Go through the data below and copy each line that includes "Manufacturing".
= Beginning of Section =
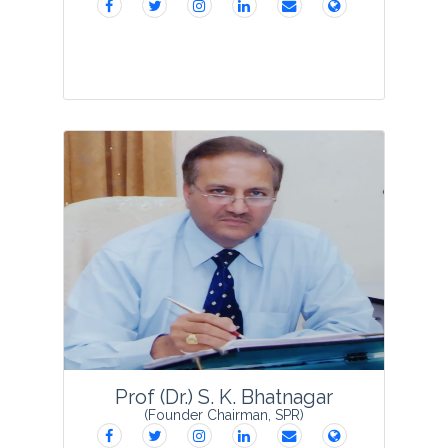
Prof Anupam Varma
was born in Delhi
on 23rd July 1940. Educated at
Allahabad University, Allahabad 1957-61
and at Rothamsted Experimental
Station, Harpenden, UK. 1964-67 for
B.Sc. 195...
View Profile
Prof (Dr.) S. K. Bhatnagar
(Founder Chairman, SPR)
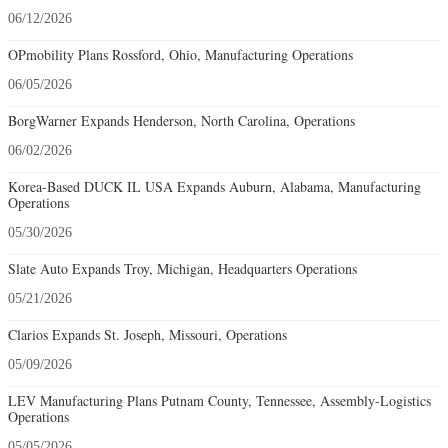
06/12/2026
OPmobility Plans Rossford, Ohio, Manufacturing Operations
06/05/2026
BorgWarner Expands Henderson, North Carolina, Operations
06/02/2026
Korea-Based DUCK IL USA Expands Auburn, Alabama, Manufacturing
Operations
05/30/2026
Slate Auto Expands Troy, Michigan, Headquarters Operations
05/21/2026
Clarios Expands St. Joseph, Missouri, Operations
05/09/2026
LEV Manufacturing Plans Putnam County, Tennessee, Assembly-Logistics
Operations
05/05/2026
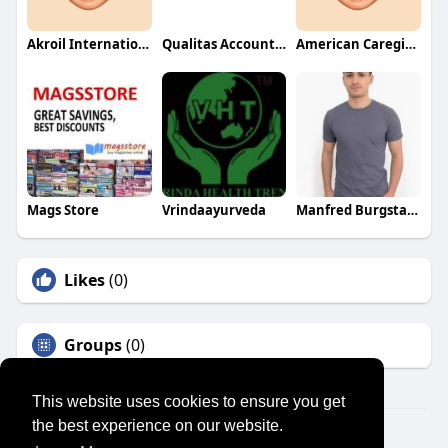
Akroil International
Qualitas Accounting
American Caregiver Association
Mags Store
Vrindaayurveda
Manfred Burgstaller
Likes
(0)
Groups
(0)
This website uses cookies to ensure you get
the best experience on our website.
© 2026 SENSUAL MARKET PLACE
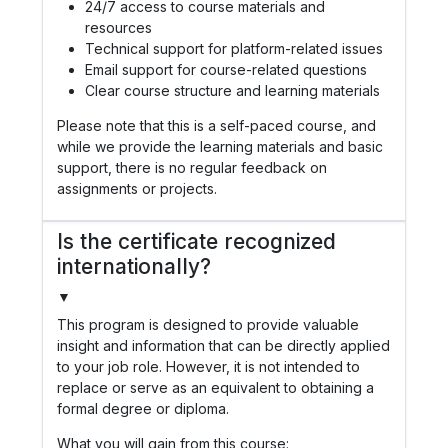
24/7 access to course materials and
resources
Technical support for platform-related issues
Email support for course-related questions
Clear course structure and learning materials
Please note that this is a self-paced course, and
while we provide the learning materials and basic
support, there is no regular feedback on
assignments or projects.
Is the certificate recognized
internationally?
▼
This program is designed to provide valuable
insight and information that can be directly applied
to your job role. However, it is not intended to
replace or serve as an equivalent to obtaining a
formal degree or diploma.
What you will gain from this course:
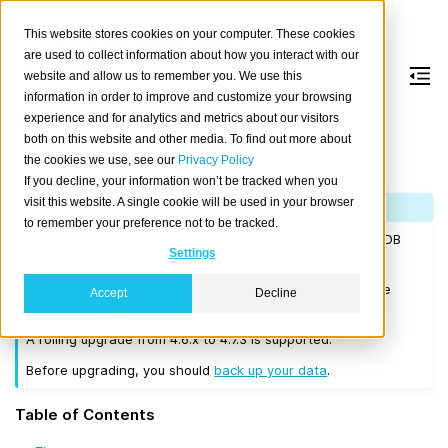
This website stores cookies on your computer. These cookies
are used to collect information about how you interact with our
website and allow us to remember you. We use this
information in order to improve and customize your browsing
Version 4.7.3
experience and for analytics and metrics about our visitors
both on this website and other media. To find out more about
the cookies we use, see our
Privacy Policy
Released on 2022-05-24.
If you decline, your information won’t be tracked when you
visit this website. A single cookie will be used in your browser
Note
to remember your preference not to be tracked.
If you are upgrading a cluster, you must be running CrateDB
Settings
4.0.2 or higher before you upgrade to 4.7.3.
We recommend that you upgrade to the latest 4.6 release
Accept
Decline
before moving to 4.7.3.
A rolling upgrade from 4.6.x to 4.7.3 is supported.
Before upgrading, you should
back up your data
.
Table of Contents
= End of Section =
_RESPONSE AREA_.
OPmobility Plans Rossford, Ohio, Manufacturing Operations
Korea-Based DUCK IL USA Expands Auburn, Alabama, Manufacturing
LEV Manufacturing Plans Putnam County, Tennessee, Assembly-Logistics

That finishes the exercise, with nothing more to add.